If you want to get rid of all tuples in T without deleting the table itself, issue the command:

  delete from T;

Browser compatibility

As in Project Part 1, please ensure that your Part B Web interface operates correctly using the Netscape browser on the Sweet Hall Solaris workstations. If there is a compelling reason you cannot make your Web interface work in the Solaris Netscape browser environment you must get "preapproval" from the course staff to use a different browser environment. Send an email message to cs145-staff@cs telling us precisely what browser environment you wish to use. The message must be sent by Sunday April 21 so that we have time to work things out if your browser environment poses a problem for us. You will receive a reply within 24 hours of your message, and you do need to receive a positive confirmation message before assuming that your alternate environment is okay.

When the preapproval process is not followed, projects that have problems on the Sweet Hall Solaris Netscape browsers may lose points, possibly all points if we cannot run your Web interface at all.

What to submit

Create a submission directory exactly as you did for Project Part 1. The directory should contain a text file called README with the Part A transcript, and for C users with a URL for the .html file where a grader can test the project.
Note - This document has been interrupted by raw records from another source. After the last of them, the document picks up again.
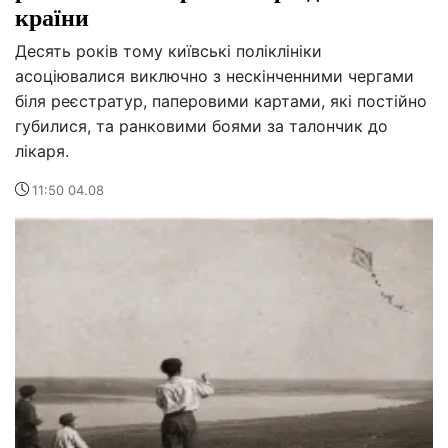
країни
Десять років тому київські поліклініки
асоціювалися виключно з нескінченними чергами
біля реєстратур, паперовими картами, які постійно
губилися, та ранковими боями за талончик до
лікаря.
11:50 04.08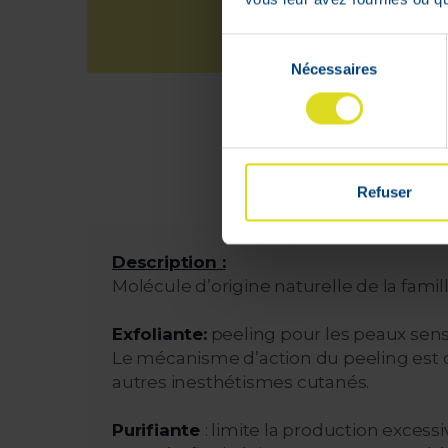
Sélection
Nécessaires
du
consentement
L
à
Refuser
Description :
Molécule d’origine naturelle de la fami
Exfoliante:
peeling pour les peaux sensi
Le mécanisme d’action du peeling est don
autres inesthétismes cutanés.
Purifiante
: limite la production exces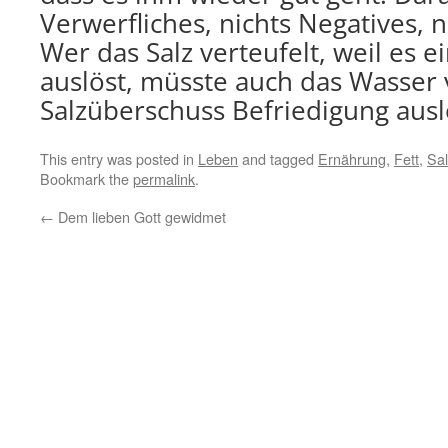
Verwerfliches, nichts Negatives, n
Wer das Salz verteufelt, weil es e
auslöst, müsste auch das Wasser 
Salzüberschuss Befriedigung ausl
This entry was posted in
Leben
and tagged
Ernährung
,
Fett
,
Sal
Bookmark the
permalink
.
←
Dem lieben Gott gewidmet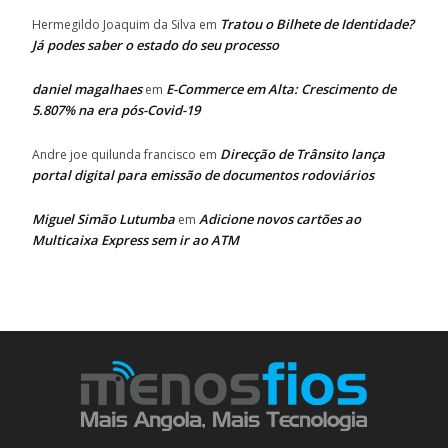
Tratou o Bilhete de Identidade?
Hermegildo Joaquim da Silva
em
Já podes saber o estado do seu processo
daniel magalhaes
E-Commerce em Alta: Crescimento de
em
5.807% na era pós-Covid-19
Direcção de Trânsito lança
Andre joe quilunda francisco
em
portal digital para emissão de documentos rodoviários
Miguel Simão Lutumba
Adicione novos cartões ao
em
Multicaixa Express sem ir ao ATM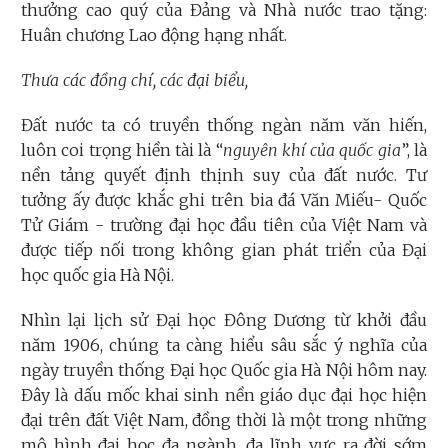
thưởng cao quý của Đảng và Nhà nước trao tặng:
Huân chương Lao động hạng nhất.
Thưa các đồng chí, các đại biểu,
Đất nước ta có truyền thống ngàn năm văn hiến,
luôn coi trọng hiền tài là “
nguyên khí của quốc gia
”, là
nền tảng quyết định thịnh suy của đất nước. Tư
tưởng ấy được khắc ghi trên bia đá Văn Miếu- Quốc
Tử Giám - trường đại học đầu tiên của Việt Nam và
được tiếp nối trong không gian phát triển của Đại
học quốc gia Hà Nội.
Nhìn lại lịch sử Đại học Đông Dương từ khởi đầu
năm 1906, chúng ta càng hiểu sâu sắc ý nghĩa của
ngày truyền thống Đại học Quốc gia Hà Nội hôm nay.
Đây là dấu mốc khai sinh nền giáo dục đại học hiện
đại trên đất Việt Nam, đồng thời là một trong những
mô hình đại học đa ngành, đa lĩnh vực ra đời sớm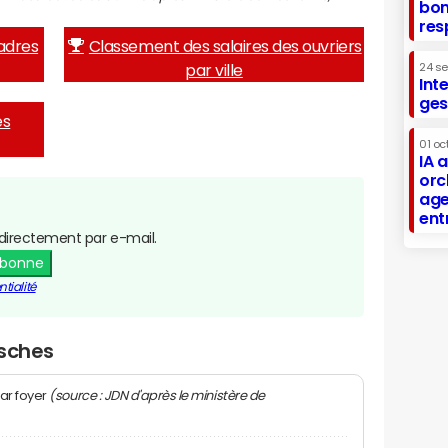
bon
res
adres
Classement des salaires des ouvriers
par ville
24 s
Int
ges
es
01 oc
IA 
orc
age
ent
directement par e-mail.
abonne
tialité
Osches
(source : JDN d'après le ministère de
ar foyer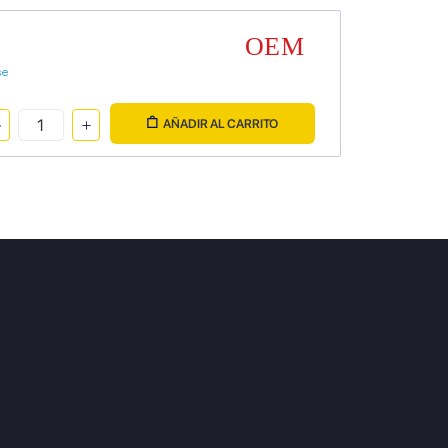
se
AÑADIR AL CARRITO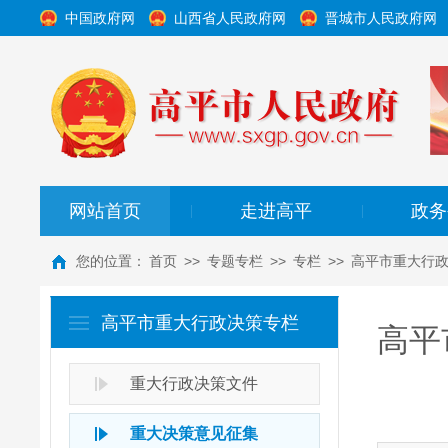
中国政府网
山西省人民政府网
晋城市人民政府网
网站首页
走进高平
政务
|
|
您的位置：
首页
>>
专题专栏
>>
专栏
>>
高平市重大行
高平市重大行政决策专栏
高平
重大行政决策文件
重大决策意见征集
In addition, the submission directory should contain the following.

For C users, all source files that you created or modified, including the Makefile if you modified it and all relevant .html files.
For Java users, your entire servletdir directory, including all static .html documents in the webpages subdirectory and the Java Servlet code in the servlets subdirectory.

Once your submission directory is created, submission instructions are exactly the same as for Project Part 1. Remember that points may be deducted if you do not follow the submission procedures exactly as specified, and if you submit more than once, all submissions except your last will be ignored.